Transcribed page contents
+++++
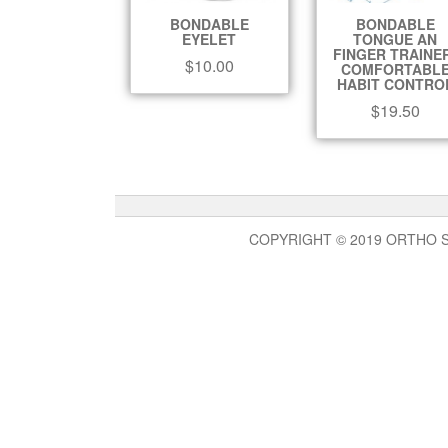
BONDABLE
BONDABLE
EYELET
TONGUE AN
FINGER TRAINE
$
10.00
COMFORTABL
HABIT CONTRO
$
19.50
COPYRIGHT © 2019 ORTHO 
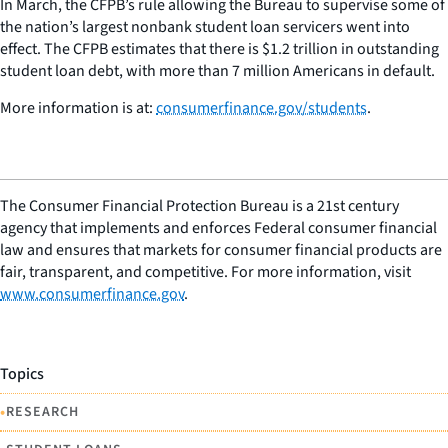
In March, the CFPB’s rule allowing the Bureau to supervise some of
the nation’s largest nonbank student loan servicers went into
effect. The CFPB estimates that there is $1.2 trillion in outstanding
student loan debt, with more than 7 million Americans in default.
More information is at:
consumerfinance.gov/students
.
The Consumer Financial Protection Bureau is a 21st century
agency that implements and enforces Federal consumer financial
law and ensures that markets for consumer financial products are
fair, transparent, and competitive. For more information, visit
www.consumerfinance.gov
.
Topics
•
RESEARCH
+++++
Your instructions: Except for the pictures, set down all of the records exactly.

Answer section:
BONDABLE
BONDABLE
EYELET
TONGUE AN
FINGER TRAINE
$
10.00
COMFORTABL
HABIT CONTRO
$
19.50
COPYRIGHT © 2019 ORTHO 
In March, the CFPB’s rule allowing the Bureau to supervise some of
the nation’s largest nonbank student loan servicers went into
effect. The CFPB estimates that there is $1.2 trillion in outstanding
student loan debt, with more than 7 million Americans in default.
More information is at:
consumerfinance.gov/students
.
The Consumer Financial Protection Bureau is a 21st century
agency that implements and enforces Federal consumer financial
law and ensures that markets for consumer financial products are
fair, transparent, and competitive. For more information, visit
www.consumerfinance.gov
.
Topics
•
RESEARCH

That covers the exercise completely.